Postby pietromarx » Mon Apr 09, 2018 5:37 am

That's the issue: you have SD cards in there that have been updated and/or shouldn't be left in the slots.

While I am sure you know all this, I'll write it here just in case.

The G1000 update sequence is a little messy with two different updates happening on multiple SD cards. Garmin does a poor job of explaining it, but there is no difference between upper and lower slots except these: if a card is left in it, the upper MFD slot is used for checklists and engine data recording and the PFD and MFD require a card to be left in which has terrain, obstacles, charts, etc. (but not navigation).

Let's pretend we have 3 SD cards: a) nav data transfer / log data / checking ("the top card"), b) PFD permanent data ("lower PFD"), and c) MFD permanent data ("lower MFD").

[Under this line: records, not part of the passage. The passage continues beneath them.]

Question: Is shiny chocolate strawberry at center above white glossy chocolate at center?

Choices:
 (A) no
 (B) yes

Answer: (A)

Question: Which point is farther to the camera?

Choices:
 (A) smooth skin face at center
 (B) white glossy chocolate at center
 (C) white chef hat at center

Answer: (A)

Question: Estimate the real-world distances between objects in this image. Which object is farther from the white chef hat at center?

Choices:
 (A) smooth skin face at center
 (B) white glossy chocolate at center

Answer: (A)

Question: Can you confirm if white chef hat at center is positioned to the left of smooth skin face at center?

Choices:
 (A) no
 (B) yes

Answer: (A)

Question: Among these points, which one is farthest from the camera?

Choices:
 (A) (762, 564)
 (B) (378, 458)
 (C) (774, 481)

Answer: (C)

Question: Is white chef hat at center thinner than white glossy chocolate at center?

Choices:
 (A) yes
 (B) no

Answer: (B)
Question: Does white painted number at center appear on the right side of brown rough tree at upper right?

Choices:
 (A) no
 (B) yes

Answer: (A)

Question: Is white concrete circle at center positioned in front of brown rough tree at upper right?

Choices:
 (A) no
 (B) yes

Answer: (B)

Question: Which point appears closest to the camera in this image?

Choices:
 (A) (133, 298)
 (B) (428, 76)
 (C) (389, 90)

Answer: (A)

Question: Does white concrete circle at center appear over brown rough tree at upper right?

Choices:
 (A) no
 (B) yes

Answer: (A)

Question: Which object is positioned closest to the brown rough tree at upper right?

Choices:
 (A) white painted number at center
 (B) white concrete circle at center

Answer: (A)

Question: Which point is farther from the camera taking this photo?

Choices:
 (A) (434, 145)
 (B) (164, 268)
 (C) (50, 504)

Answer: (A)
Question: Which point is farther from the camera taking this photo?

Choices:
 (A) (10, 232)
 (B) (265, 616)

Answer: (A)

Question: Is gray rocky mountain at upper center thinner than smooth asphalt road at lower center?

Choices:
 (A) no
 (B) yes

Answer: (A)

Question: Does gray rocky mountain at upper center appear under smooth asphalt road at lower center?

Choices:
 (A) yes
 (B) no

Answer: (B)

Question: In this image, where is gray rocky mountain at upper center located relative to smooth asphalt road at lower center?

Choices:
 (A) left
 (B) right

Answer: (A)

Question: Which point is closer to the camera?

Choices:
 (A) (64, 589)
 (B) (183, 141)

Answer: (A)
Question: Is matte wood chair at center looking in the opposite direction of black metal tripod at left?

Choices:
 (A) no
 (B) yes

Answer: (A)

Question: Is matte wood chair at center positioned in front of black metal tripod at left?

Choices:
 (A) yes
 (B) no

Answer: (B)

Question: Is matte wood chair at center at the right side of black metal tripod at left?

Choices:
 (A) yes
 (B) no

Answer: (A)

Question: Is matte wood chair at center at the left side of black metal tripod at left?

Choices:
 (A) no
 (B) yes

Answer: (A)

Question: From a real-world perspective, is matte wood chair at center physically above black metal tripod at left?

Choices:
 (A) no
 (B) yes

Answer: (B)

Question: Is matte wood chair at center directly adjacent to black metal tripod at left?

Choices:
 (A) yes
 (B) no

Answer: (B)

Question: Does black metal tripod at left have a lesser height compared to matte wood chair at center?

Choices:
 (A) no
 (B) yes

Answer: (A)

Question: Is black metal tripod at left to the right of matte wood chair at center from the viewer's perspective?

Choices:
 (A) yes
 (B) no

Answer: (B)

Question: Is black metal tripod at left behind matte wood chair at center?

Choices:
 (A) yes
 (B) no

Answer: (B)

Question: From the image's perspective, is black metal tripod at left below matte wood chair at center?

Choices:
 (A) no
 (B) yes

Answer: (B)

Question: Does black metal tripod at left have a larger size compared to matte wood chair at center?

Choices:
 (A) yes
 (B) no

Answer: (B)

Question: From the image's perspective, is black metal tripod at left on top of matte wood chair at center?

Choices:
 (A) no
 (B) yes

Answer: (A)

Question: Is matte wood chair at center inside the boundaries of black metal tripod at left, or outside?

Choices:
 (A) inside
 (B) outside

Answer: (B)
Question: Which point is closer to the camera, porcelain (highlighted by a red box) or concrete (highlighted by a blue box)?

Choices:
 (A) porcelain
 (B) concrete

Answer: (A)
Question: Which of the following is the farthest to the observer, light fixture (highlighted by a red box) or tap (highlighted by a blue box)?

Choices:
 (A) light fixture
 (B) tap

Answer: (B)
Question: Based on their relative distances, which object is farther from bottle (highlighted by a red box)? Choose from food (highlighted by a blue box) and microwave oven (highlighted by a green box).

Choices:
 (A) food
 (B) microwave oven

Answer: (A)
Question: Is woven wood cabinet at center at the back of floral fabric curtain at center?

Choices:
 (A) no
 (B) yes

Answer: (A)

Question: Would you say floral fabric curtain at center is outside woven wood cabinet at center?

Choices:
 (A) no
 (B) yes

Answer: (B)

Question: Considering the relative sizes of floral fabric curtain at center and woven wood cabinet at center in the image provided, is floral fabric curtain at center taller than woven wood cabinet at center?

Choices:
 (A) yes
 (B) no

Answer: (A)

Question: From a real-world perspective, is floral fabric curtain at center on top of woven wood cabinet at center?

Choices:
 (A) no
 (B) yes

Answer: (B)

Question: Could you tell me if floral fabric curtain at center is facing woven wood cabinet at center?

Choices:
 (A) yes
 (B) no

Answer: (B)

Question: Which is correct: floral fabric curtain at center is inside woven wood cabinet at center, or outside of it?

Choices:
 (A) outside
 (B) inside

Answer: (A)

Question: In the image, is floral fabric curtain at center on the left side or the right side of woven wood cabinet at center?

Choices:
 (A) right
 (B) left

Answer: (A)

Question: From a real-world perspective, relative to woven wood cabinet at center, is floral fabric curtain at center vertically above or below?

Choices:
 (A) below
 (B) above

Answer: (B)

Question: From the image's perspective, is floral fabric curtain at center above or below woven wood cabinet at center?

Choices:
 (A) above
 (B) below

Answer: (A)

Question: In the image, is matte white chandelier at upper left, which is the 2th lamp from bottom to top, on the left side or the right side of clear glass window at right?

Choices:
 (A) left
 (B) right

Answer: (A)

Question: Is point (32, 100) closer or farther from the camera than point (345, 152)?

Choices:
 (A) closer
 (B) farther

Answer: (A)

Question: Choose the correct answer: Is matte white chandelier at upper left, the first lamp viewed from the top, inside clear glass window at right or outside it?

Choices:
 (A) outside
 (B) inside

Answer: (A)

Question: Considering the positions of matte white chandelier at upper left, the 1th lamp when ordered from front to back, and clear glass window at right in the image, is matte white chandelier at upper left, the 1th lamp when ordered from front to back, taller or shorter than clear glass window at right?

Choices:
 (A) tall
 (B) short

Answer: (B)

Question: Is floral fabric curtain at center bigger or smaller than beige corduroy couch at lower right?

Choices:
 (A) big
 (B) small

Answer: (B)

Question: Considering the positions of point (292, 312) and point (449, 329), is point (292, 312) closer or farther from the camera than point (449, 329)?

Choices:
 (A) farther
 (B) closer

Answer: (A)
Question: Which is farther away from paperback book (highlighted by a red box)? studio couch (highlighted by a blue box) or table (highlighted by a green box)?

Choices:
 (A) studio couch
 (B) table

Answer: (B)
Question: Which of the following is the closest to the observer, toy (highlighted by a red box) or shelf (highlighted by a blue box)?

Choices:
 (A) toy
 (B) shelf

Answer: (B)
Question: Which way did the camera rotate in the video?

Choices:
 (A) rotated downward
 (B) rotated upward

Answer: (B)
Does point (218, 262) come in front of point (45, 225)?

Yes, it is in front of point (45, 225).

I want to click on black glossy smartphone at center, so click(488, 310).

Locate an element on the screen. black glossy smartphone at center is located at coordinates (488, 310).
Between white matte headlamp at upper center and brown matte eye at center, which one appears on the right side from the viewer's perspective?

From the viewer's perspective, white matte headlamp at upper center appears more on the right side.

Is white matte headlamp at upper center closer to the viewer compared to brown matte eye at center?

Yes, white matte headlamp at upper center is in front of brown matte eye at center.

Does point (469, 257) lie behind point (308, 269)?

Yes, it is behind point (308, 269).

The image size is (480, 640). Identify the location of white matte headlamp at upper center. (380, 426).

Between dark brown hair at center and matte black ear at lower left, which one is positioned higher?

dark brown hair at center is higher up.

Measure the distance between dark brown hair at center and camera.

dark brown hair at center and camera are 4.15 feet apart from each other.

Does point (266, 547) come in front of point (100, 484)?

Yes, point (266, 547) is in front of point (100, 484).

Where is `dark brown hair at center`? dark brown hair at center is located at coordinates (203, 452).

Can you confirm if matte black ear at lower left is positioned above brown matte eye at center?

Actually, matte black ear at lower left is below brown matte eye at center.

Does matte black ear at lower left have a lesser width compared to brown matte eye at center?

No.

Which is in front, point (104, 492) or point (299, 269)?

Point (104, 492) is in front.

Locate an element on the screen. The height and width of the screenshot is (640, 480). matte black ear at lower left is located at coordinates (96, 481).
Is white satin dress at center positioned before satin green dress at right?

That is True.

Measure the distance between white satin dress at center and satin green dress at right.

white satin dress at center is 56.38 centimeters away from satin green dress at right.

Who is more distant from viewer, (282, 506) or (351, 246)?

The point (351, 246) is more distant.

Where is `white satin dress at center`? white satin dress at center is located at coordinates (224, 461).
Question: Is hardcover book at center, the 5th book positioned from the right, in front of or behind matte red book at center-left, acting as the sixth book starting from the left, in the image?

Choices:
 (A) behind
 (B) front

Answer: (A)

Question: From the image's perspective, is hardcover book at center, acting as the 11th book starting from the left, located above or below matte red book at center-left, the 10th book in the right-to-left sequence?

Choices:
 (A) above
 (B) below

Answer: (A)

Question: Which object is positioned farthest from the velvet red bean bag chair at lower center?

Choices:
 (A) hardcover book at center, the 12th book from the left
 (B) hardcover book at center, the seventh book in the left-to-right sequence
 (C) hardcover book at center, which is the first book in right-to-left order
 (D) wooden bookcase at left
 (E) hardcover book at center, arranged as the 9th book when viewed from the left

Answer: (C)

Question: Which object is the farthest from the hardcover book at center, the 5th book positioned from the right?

Use the Garmin desktop system to update any / all of the cards; it will prompt you as necessary. For only nav data, you just update the top card and, in sequence, insert this top card into the PFD top slot, turn on the G1000, accept the database copy, turn off the G1000 once finished, insert it into the MFD top slop, turn on the G1000, and accept the database copy. You then LEAVE the top card in the MFD with checklist and engine logging as desired. Once the databases have been copied, this card will be generally ignored as a new data source.

For all of the other databases -- terrain, charts, airport, obstacles -- these are updated on the "lower" cards on the desktop and then inserted in the lower PFD and MFD slots and left. On update, the system will confirm the updates.

If you are seeing a mess like your illustration then you should wipe the lower cards (format them) and rebuild them with the Garmin app. Re-install all of the databases, except the navigation data, of course. While unnecessary, I keep full sets of databases on both PFD and MFD cards.

Don't forget that SVT / TAWS-B requires the right terrain dataset depending upon the software level. Too coarse or too fine will cause terrain system failure messages.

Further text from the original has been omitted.